35-9-205. Compulsory purchase of shares after death of shareholder. (1) Sections 35-9-206 through 35-9-208 and this section apply to a statutory close corporation only if so provided in its articles of incorporation. If these sections apply, the executor or administrator of the estate of a deceased shareholder may require the corporation to purchase or cause to be purchased all but not less than all of the decedent's shares or to be dissolved.
(2) The provisions of 35-9-206 through 35-9-208 may be modified only if the modification is set forth or referred to in the articles of incorporation.
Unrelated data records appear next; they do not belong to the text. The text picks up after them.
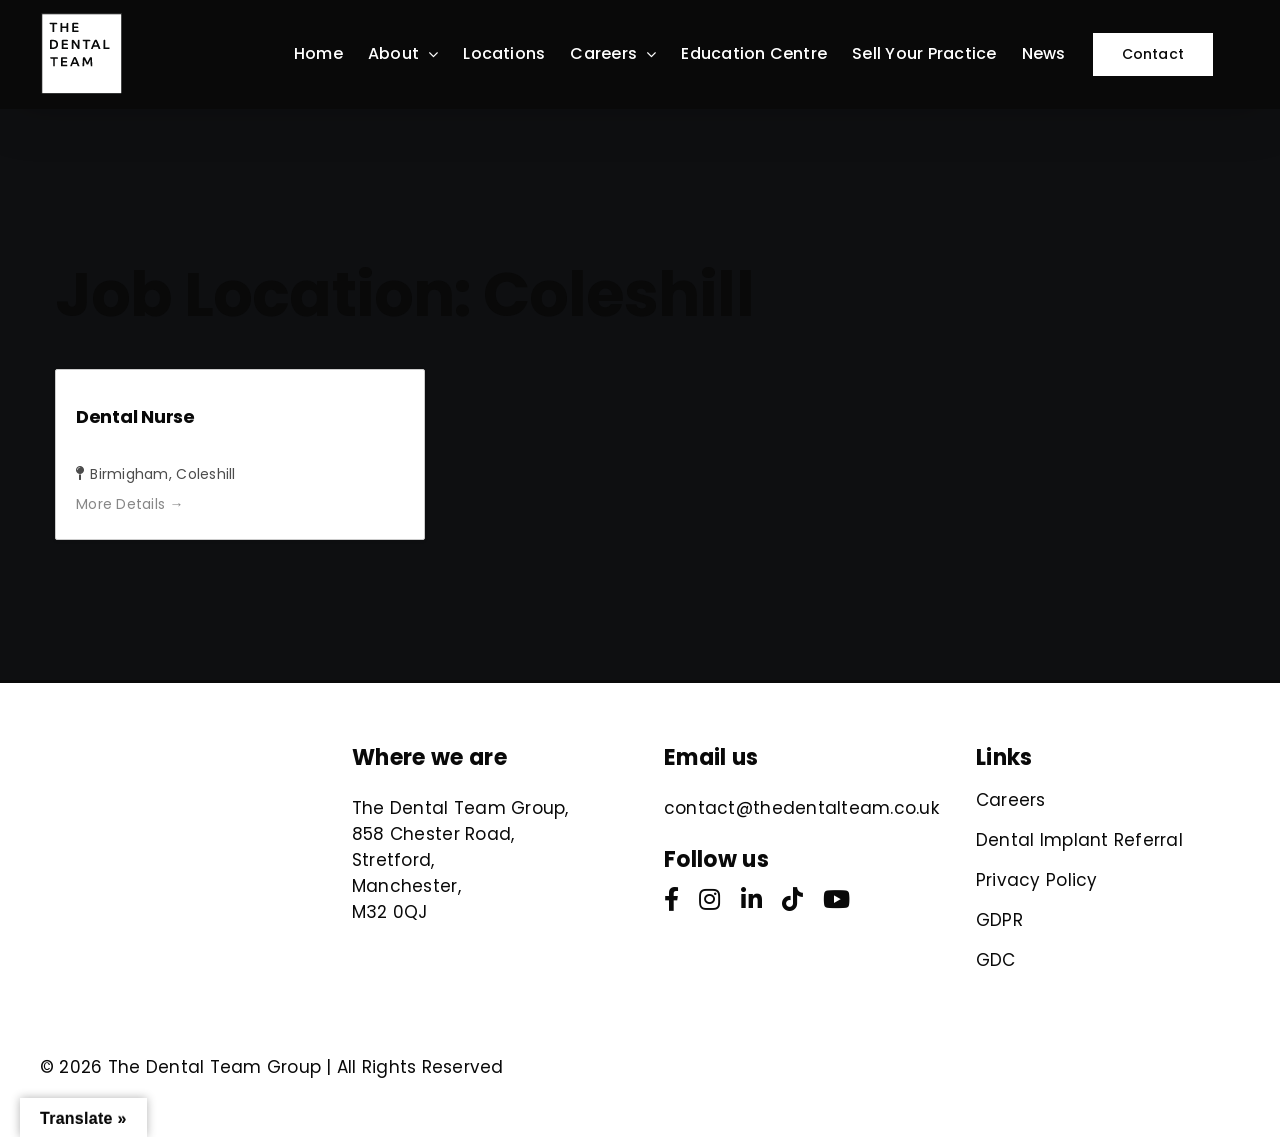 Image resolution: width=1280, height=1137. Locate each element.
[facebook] (671, 899)
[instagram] (709, 899)
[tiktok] (792, 899)
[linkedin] (751, 899)
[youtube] (836, 899)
(3) An amendment to the articles of incorporation to provide for application of 35-9-206 through 35-9-208 or to modify or delete the provisions of these sections must be approved by the holders of at least two-thirds of the votes of each class or series of shares of the statutory close corporation, voting as separate voting groups, whether or not otherwise entitled to vote on amendments. If the corporation has no shareholders when the amendment is proposed, it must be approved by at least two-thirds of the subscribers for shares, if any, or if none, by all of the incorporators.
(4) A shareholder who votes against an amendment to modify or delete the provisions of 35-9-206 through 35-9-208 is entitled to dissenters' rights under 35-1-826 through 35-1-839 if the amendment upon adoption terminates or substantially alters the shareholder's existing rights under these sections to have the shareholder's shares purchased.
(5) A shareholder may waive the shareholder's and the shareholder's estate's rights under 35-9-206 through 35-9-208 by a signed writing.
(6) Sections 35-9-206 through 35-9-208 do not prohibit any other agreement providing for the purchase of shares upon a shareholder's death, nor do they prevent a shareholder from enforcing any remedy that the shareholder has independently of 35-9-206 through 35-9-208.
History: En. Sec. 8, Ch. 432, L. 1987; amd. Sec. 199, Ch. 368, L. 1991; amd. Sec. 1299, Ch. 56, L. 2009.